Stored data entries

* * *

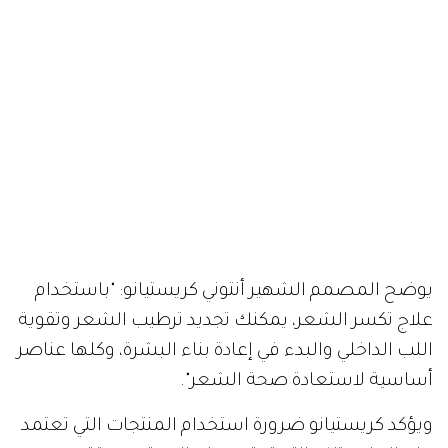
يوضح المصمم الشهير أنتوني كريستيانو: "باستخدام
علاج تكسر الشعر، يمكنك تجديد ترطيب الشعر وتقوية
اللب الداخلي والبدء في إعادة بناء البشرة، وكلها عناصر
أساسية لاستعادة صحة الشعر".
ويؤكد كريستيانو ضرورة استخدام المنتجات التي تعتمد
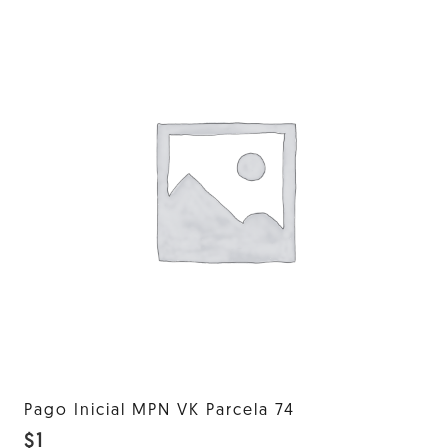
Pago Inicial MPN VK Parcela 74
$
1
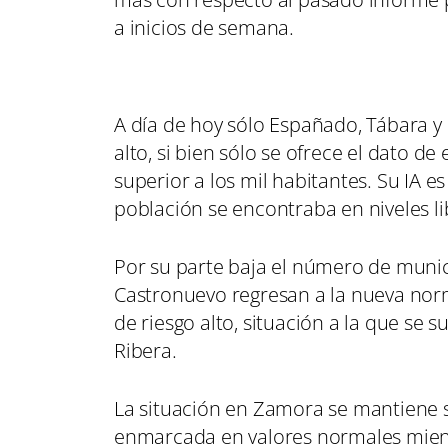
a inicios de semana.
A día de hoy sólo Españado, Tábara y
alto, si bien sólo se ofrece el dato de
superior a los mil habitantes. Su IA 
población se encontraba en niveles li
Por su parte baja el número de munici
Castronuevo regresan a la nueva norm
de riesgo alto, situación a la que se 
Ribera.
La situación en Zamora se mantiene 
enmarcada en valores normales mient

* * *

* [DESCRIPTION OF THE TASK] Set down the records above exactly, leaving out pictures.

* [SOLUTION TO THE EXERCISE]
يوضح المصمم الشهير أنتوني كريستيانو: "باستخدام
علاج تكسر الشعر، يمكنك تجديد ترطيب الشعر وتقوية
اللب الداخلي والبدء في إعادة بناء البشرة، وكلها عناصر
أساسية لاستعادة صحة الشعر".
ويؤكد كريستيانو ضرورة استخدام المنتجات التي تعتمد
Pago Inicial MPN VK Parcela 74
$
1
a inicios de semana.
A día de hoy sólo Españado, Tábara y
alto, si bien sólo se ofrece el dato de
superior a los mil habitantes. Su IA 
población se encontraba en niveles li
Por su parte baja el número de munici
Castronuevo regresan a la nueva norm
de riesgo alto, situación a la que se 
Ribera.
La situación en Zamora se mantiene 
enmarcada en valores normales mient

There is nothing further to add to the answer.